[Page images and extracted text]
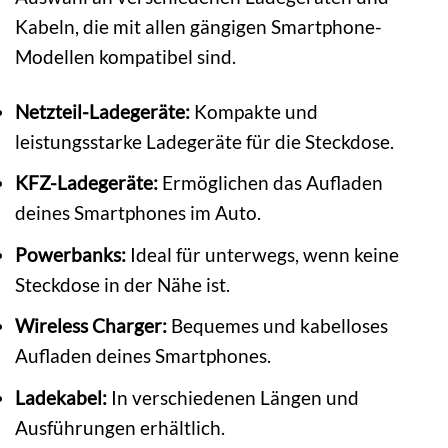
Kabeln, die mit allen gängigen Smartphone-
Modellen kompatibel sind.
Netzteil-Ladegeräte:
Kompakte und
leistungsstarke Ladegeräte für die Steckdose.
KFZ-Ladegeräte:
Ermöglichen das Aufladen
deines Smartphones im Auto.
Powerbanks:
Ideal für unterwegs, wenn keine
Steckdose in der Nähe ist.
Wireless Charger:
Bequemes und kabelloses
Aufladen deines Smartphones.
Ladekabel:
In verschiedenen Längen und
Ausführungen erhältlich.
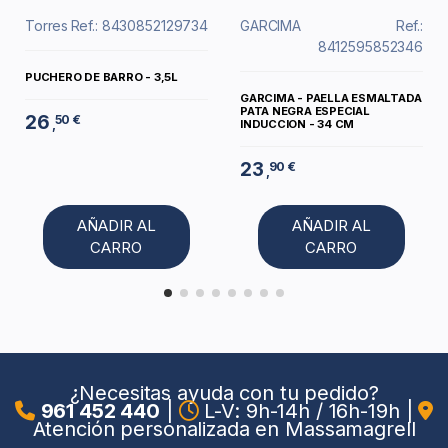
Torres
Ref.: 8430852129734
GARCIMA
Ref.:
8412595852346
PUCHERO DE BARRO - 3,5L
GARCIMA - PAELLA ESMALTADA
PATA NEGRA ESPECIAL
26
50 €
,
INDUCCION - 34 CM
23
90 €
,
AÑADIR AL
AÑADIR AL
CARRO
CARRO
¿Necesitas ayuda con tu pedido?
961 452 440
|
L-V: 9h-14h / 16h-19h
|
Atención personalizada en Massamagrell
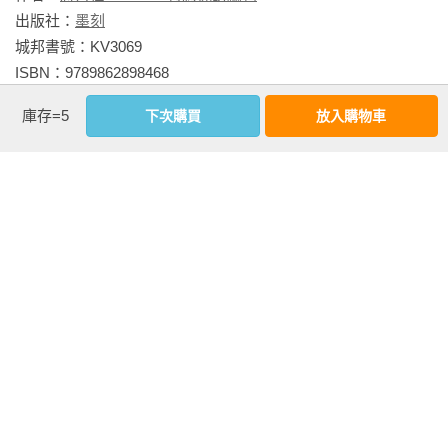
尼加拉瀑布城（加拿大側） Niagara Falls (Canada)

出版社：
墨刻
城邦書號：KV3069

聰明旅行家The Savvy Traveler

ISBN：9789862898468

出版日期：2023-03-16

庫存=5
下次購買
放入購物車
書系：
NEW ACTION
規格：膠裝 / 全彩 / 352頁 / 16.8cm×23cm                
相關書籍
同作者
同書系
同分類
同出版社
西班牙‧葡萄
加拿大：溫哥
美國東岸：紐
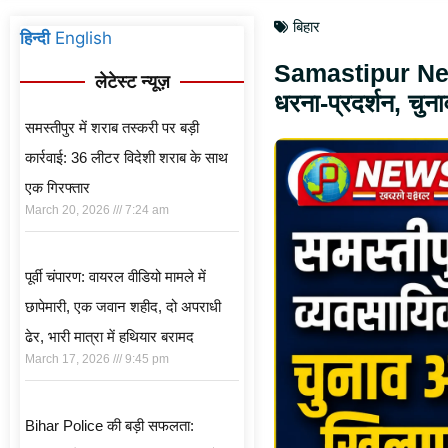
बिहार
हिन्दी
English
Samastipur News
लेटेस्ट न्यूज़
धरना-प्रदर्शन, चु
समस्तीपुर में शराब तस्करी पर बड़ी
कार्रवाई: 36 लीटर विदेशी शराब के साथ
एक गिरफ्तार
March 20, 2026
7:24 am
पूर्वी चंपारण: वायरल वीडियो मामले में
छापेमारी, एक जवान शहीद, दो अपराधी
ढेर, भारी मात्रा में हथियार बरामद
March 17, 2026
9:45 pm
Bihar Police की बड़ी सफलता:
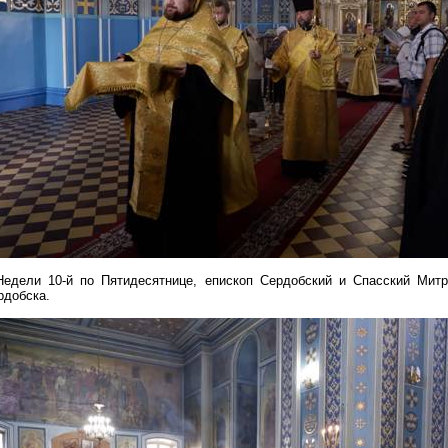
Недели 10-й по Пятидесятнице, епископ
Сердобский
и Спасский
Мит
рдобска.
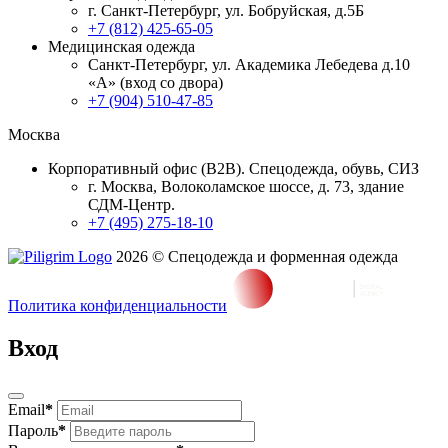
г. Санкт-Петербург, ул. Бобруйская, д.5Б
+7 (812) 425-65-05
Медицинская одежда
Санкт-Петербург, ул. Академика Лебедева д.10
«А» (вход со двора)
+7 (904) 510-47-85
Москва
Корпоративный офис (В2В). Спецодежда, обувь, СИЗ
г. Москва, Волоколамское шоссе, д. 73, здание
СДМ-Центр.
+7 (495) 275-18-10
2026 © Спецодежда и форменная одежда
Политика конфиденциальности
Вход
Email
*
Пароль
*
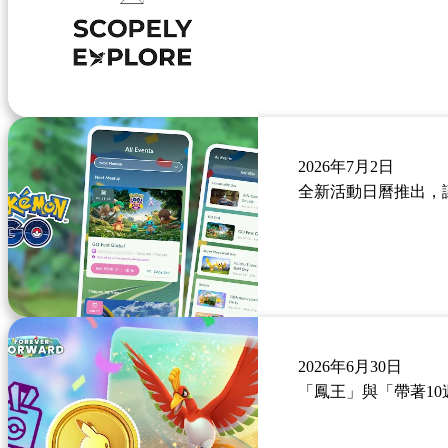
2026年7月2日
全新活動日曆推出，讓《
2026年6月30日
「鳳王」與「帶著10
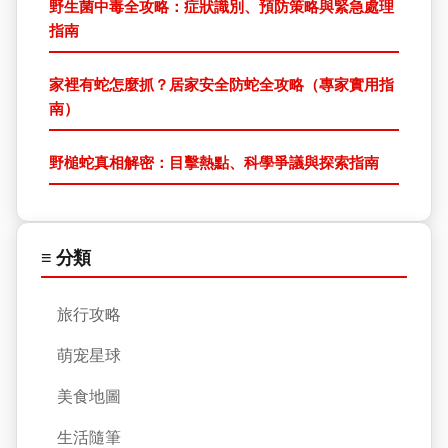
野生菌中毒全攻略：症狀識別、預防策略與緊急處理
指南
家裡有蛇怎麼抓？居家安全防蛇全攻略（專家實用指
南）
野槌蛇真相解密：目擊熱點、科學爭議與探索指南
≡ 分類
旅行攻略
萌宠星球
美食地圖
生活隨筆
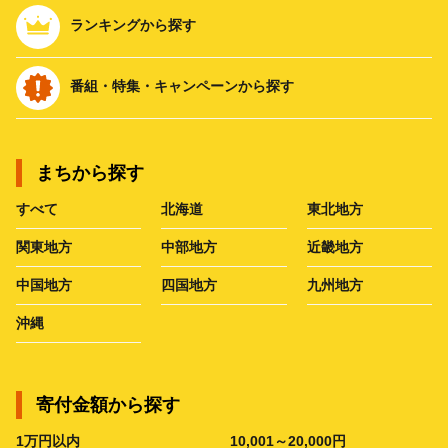
ランキングから探す
番組・特集・キャンペーンから探す
まちから探す
すべて
北海道
東北地方
関東地方
中部地方
近畿地方
中国地方
四国地方
九州地方
沖縄
寄付金額から探す
1万円以内
10,001～20,000円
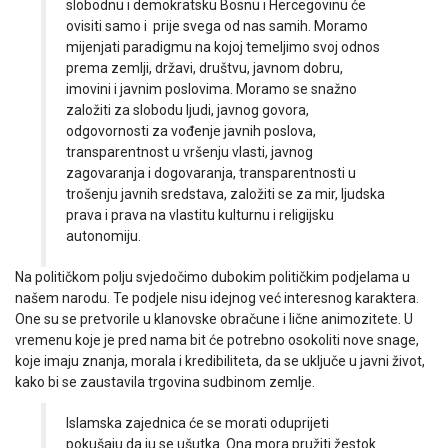
slobodnu i demokratsku Bosnu i Hercegovinu će
ovisiti samo i prije svega od nas samih. Moramo
mijenjati paradigmu na kojoj temeljimo svoj odnos
prema zemlji, državi, društvu, javnom dobru,
imovini i javnim poslovima. Moramo se snažno
založiti za slobodu ljudi, javnog govora,
odgovornosti za vođenje javnih poslova,
transparentnost u vršenju vlasti, javnog
zagovaranja i dogovaranja, transparentnosti u
trošenju javnih sredstava, založiti se za mir, ljudska
prava i prava na vlastitu kulturnu i religijsku
autonomiju.
Na političkom polju svjedočimo dubokim političkim podjelama u
našem narodu. Te podjele nisu idejnog već interesnog karaktera.
One su se pretvorile u klanovske obračune i lične animozitete. U
vremenu koje je pred nama bit će potrebno osokoliti nove snage,
koje imaju znanja, morala i kredibiliteta, da se uključe u javni život,
kako bi se zaustavila trgovina sudbinom zemlje.
Islamska zajednica će se morati oduprijeti
pokušaju da ju se ušutka. Ona mora pružiti žestok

Exercise brief: For the data above, set down exactly the lines from the line with "Ideal für unterwegs, wenn keine" to the line with "PUCHERO DE BARRO - 3,5L", both included, leaving pictures out.

Answer to this task:
Ideal für unterwegs, wenn keine
Steckdose in der Nähe ist.
Wireless Charger:
Bequemes und kabelloses
Aufladen deines Smartphones.
Ladekabel:
In verschiedenen Längen und
Ausführungen erhältlich.
Torres
Ref.: 8430852129734
GARCIMA
Ref.:
8412595852346
PUCHERO DE BARRO - 3,5L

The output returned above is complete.